II. DEL FALLO RECURRIDO La Sala de Casación Laboral, mediante la providencia referenciada, negó el amparo deprecado, al considerar que la providencia de segunda instancia es el resultado de lo que arrojó, no sólo el material probatorio recaudado, sino la interpretación de las normas legales aplicables al tema debatido. Adicionalmente, evidenció que la accionante no interpuso el recurso extraordinario de casación para manifestar su inconformidad, de manera que no puede pretender suplirlo por esta vía con el objeto de enmendar su propia incuria, por cuanto la demanda de tutea no ha sido instituida para sustituir las omisiones de los sujetos procesales.
IV. DE LA IMPUGNACIÓN Fue presentada por la parte accionante, quien arguyó que el Tribunal accionado incurrió en todos los defectos (fáctico, material o sustantivo, orgánico, desconocimiento del precedente judicial y violación directa de la Constitución) y en ello radica su reparo, máxime cuando la Corte «NO DIJO NI UNA SOLA PALABRA». Por lo anterior, rogó a esta nueva instancia corrija «tamaño error» y analice los vicios señalados.
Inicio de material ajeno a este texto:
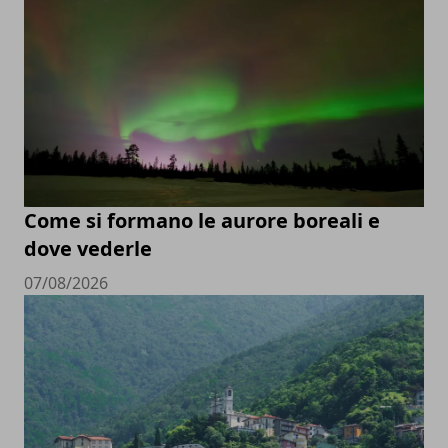
Come si formano le aurore boreali e
dove vederle
07/08/2026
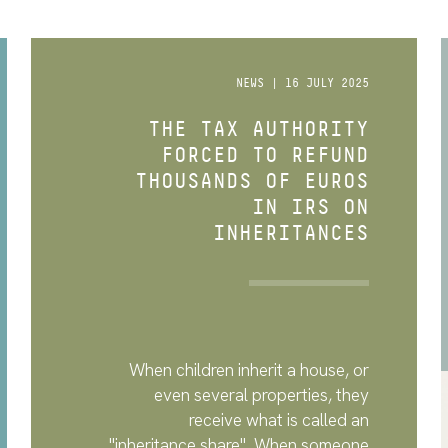
NEWS | 16 JULY 2025
THE TAX AUTHORITY
FORCED TO REFUND
THOUSANDS OF EUROS
IN IRS ON
INHERITANCES
When children inherit a house, or
even several properties, they
receive what is called an
"inheritance share". When someone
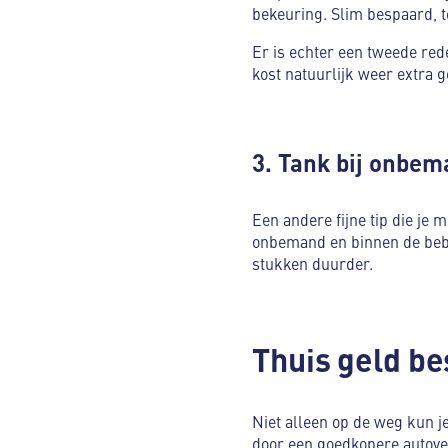
bekeuring. Slim bespaard, 
Er is echter een tweede red
kost natuurlijk weer extra 
3. Tank bij onbem
Een andere fijne tip die je 
onbemand en binnen de bebo
stukken duurder.
Thuis geld b
Niet alleen op de weg kun j
door een goedkopere autoverz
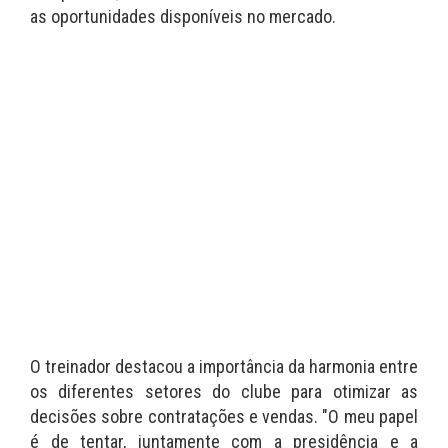
as oportunidades disponíveis no mercado.
O treinador destacou a importância da harmonia entre
os diferentes setores do clube para otimizar as
decisões sobre contratações e vendas. "O meu papel
é de tentar, juntamente com a presidência e a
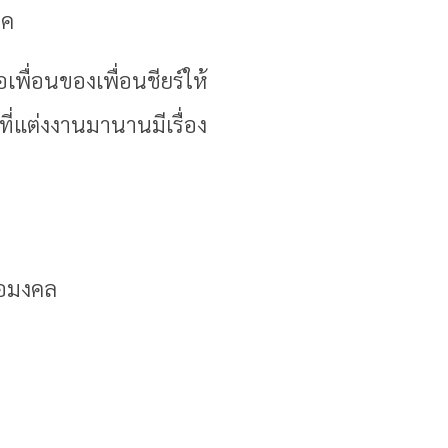
ชค
อเพื่อนของเพื่อนชียร์ให้
ี่แต่งงานมานานมีเรื่อง
่อมงคล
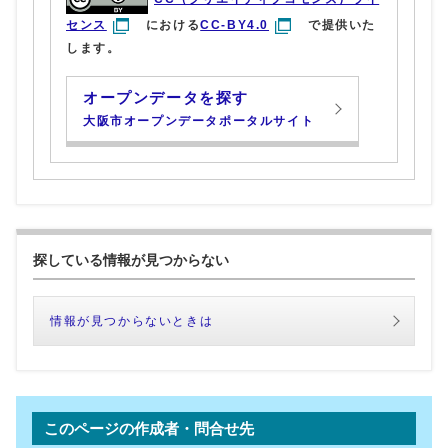
センス
における
CC-BY4.0
で提供いた
します。
オープンデータを探す
大阪市オープンデータポータルサイト
探している情報が見つからない
情報が見つからないときは
このページの作成者・問合せ先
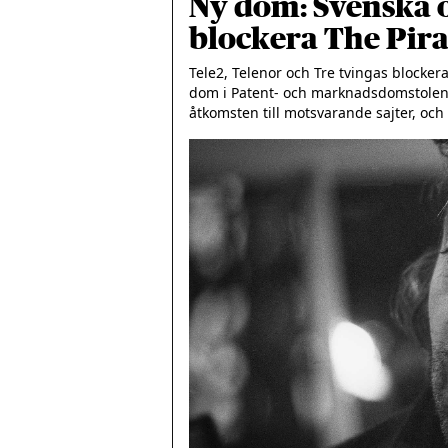
Ny dom: Svenska 
blockera The Pira
Tele2, Telenor och Tre tvingas blockera
dom i Patent- och marknadsdomstolen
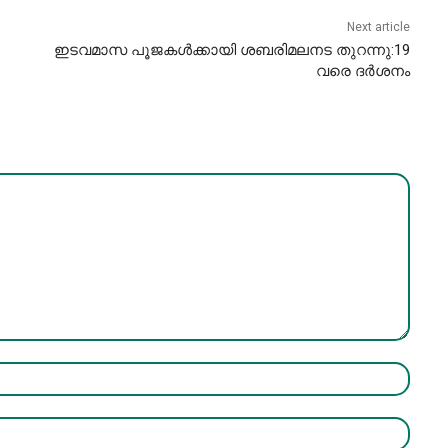
Next article
ഇടവമാസ പൂജകള്‍ക്കായി ശബരിമലനട തുറന്നു:19
വരെ ദര്‍ശനം
Name:*
Email:*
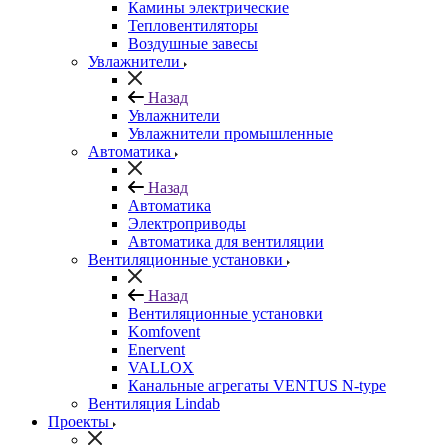
Камины электрические
Тепловентиляторы
Воздушные завесы
Увлажнители
Назад
Увлажнители
Увлажнители промышленные
Автоматика
Назад
Автоматика
Электроприводы
Автоматика для вентиляции
Вентиляционные установки
Назад
Вентиляционные установки
Komfovent
Enervent
VALLOX
Канальные агрегаты VENTUS N-type
Вентиляция Lindab
Проекты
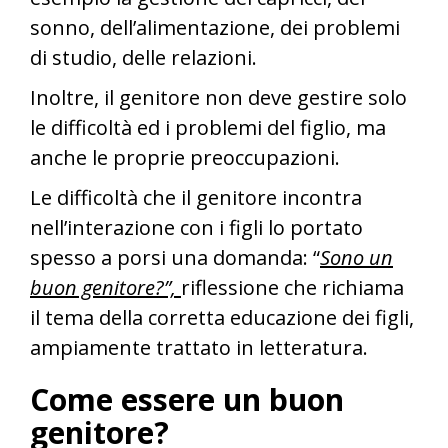
sonno, dell’alimentazione, dei problemi
di studio, delle relazioni.
Inoltre, il genitore non deve gestire solo
le difficoltà ed i problemi del figlio, ma
anche le proprie preoccupazioni.
Le difficoltà che il genitore incontra
nell’interazione con i figli lo portato
spesso a porsi una domanda: “
Sono un
buon genitore?”,
riflessione che richiama
il tema della corretta educazione dei figli,
ampiamente trattato in letteratura.
Come essere un buon
genitore?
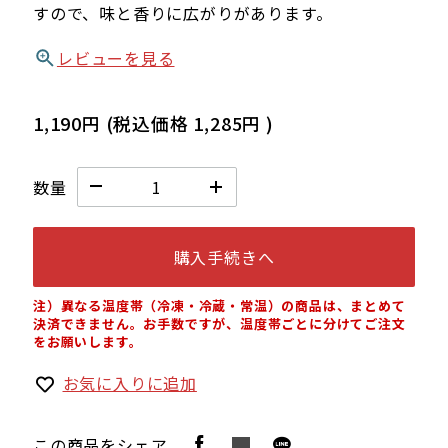
すので、味と香りに広がりがあります。
レビューを見る
1,190円
(税込価格
1,285円
)
数量
購入手続きへ
注）異なる温度帯（冷凍・冷蔵・常温）の商品は、まとめて
決済できません。お手数ですが、温度帯ごとに分けてご注文
をお願いします。
お気に入りに追加
この商品をシェア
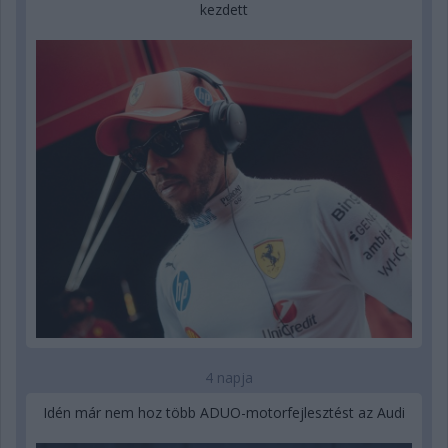
kezdett
4 napja
Idén már nem hoz több ADUO-motorfejlesztést az Audi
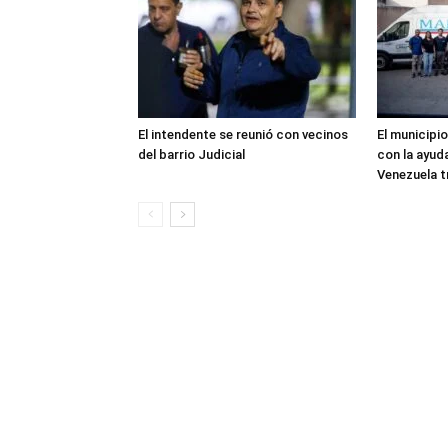
El intendente se reunió con vecinos
El municipio
del barrio Judicial
con la ayud
Venezuela t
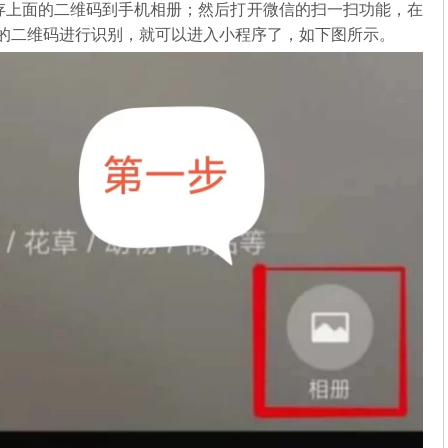
存上面的二维码到手机相册；然后打开微信的扫一扫功能，在
中的二维码进行识别，就可以进入小程序了，如下图所示。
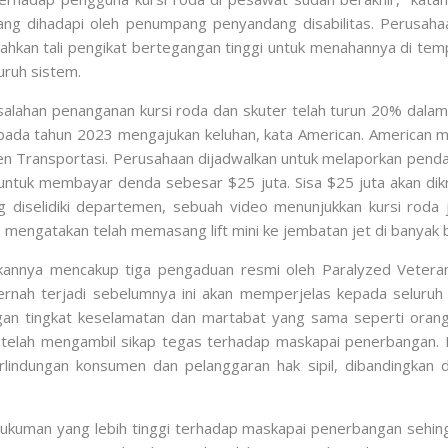
yang dihadapi oleh penumpang penyandang disabilitas. Perusah
hkan tali pengikat bertegangan tinggi untuk menahannya di te
uruh sistem.
alahan penanganan kursi roda dan skuter telah turun 20% dalam d
pada tahun 2023 mengajukan keluhan, kata American. American 
en Transportasi. Perusahaan dijadwalkan untuk melaporkan penda
ntuk membayar denda sebesar $25 juta. Sisa $25 juta akan dikre
ang diselidiki departemen, sebuah video menunjukkan kursi roda 
an mengatakan telah memasang lift mini ke jembatan jet di banyak 
kannya mencakup tiga pengaduan resmi oleh Paralyzed Veteran
ernah terjadi sebelumnya ini akan memperjelas kepada selur
gan tingkat keselamatan dan martabat yang sama seperti orang l
 telah mengambil sikap tegas terhadap maskapai penerbangan.
lindungan konsumen dan pelanggaran hak sipil, dibandingkan
hukuman yang lebih tinggi terhadap maskapai penerbangan sehin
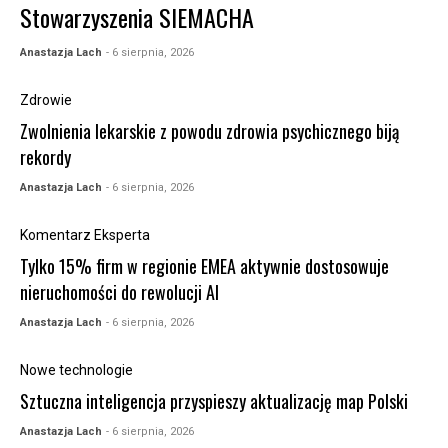
Stowarzyszenia SIEMACHA
Anastazja Lach
- 6 sierpnia, 2026
Zdrowie
Zwolnienia lekarskie z powodu zdrowia psychicznego biją
rekordy
Anastazja Lach
- 6 sierpnia, 2026
Komentarz Eksperta
Tylko 15% firm w regionie EMEA aktywnie dostosowuje
nieruchomości do rewolucji AI
Anastazja Lach
- 6 sierpnia, 2026
Nowe technologie
Sztuczna inteligencja przyspieszy aktualizację map Polski
Anastazja Lach
- 6 sierpnia, 2026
Añadió que el fallo atacado desconoció el abundante material probatorio existente en el plenario, en atención a que el Tribunal (i) actuó como juez contencioso administrativo, (ii) abandonó las normas aplicables al caso concreto (Código Sustantivo del Trabajo), (iii) inadvirtió que la demanda fue interpuesta contra la Cooperativa de Trabajo Asociado Laboramos y no contra el Hospital Federico Lleras Acosta, y (iv) declaró como empleador al mencionado ente sanitario, cuando eso no fue lo pedido en la demanda.
CONSIDERACIONES De conformidad con lo establecido en el artículo 4º del Decreto 1382 de 2000, en concordancia con el canon 44 del Reglamento General de la Corte Suprema de Justicia, es competente esta Sala para pronunciarse sobre la impugnación interpuesta, en tanto lo es en relación con la sentencia de tutela adoptada en primera instancia por la Sala de Casación Laboral.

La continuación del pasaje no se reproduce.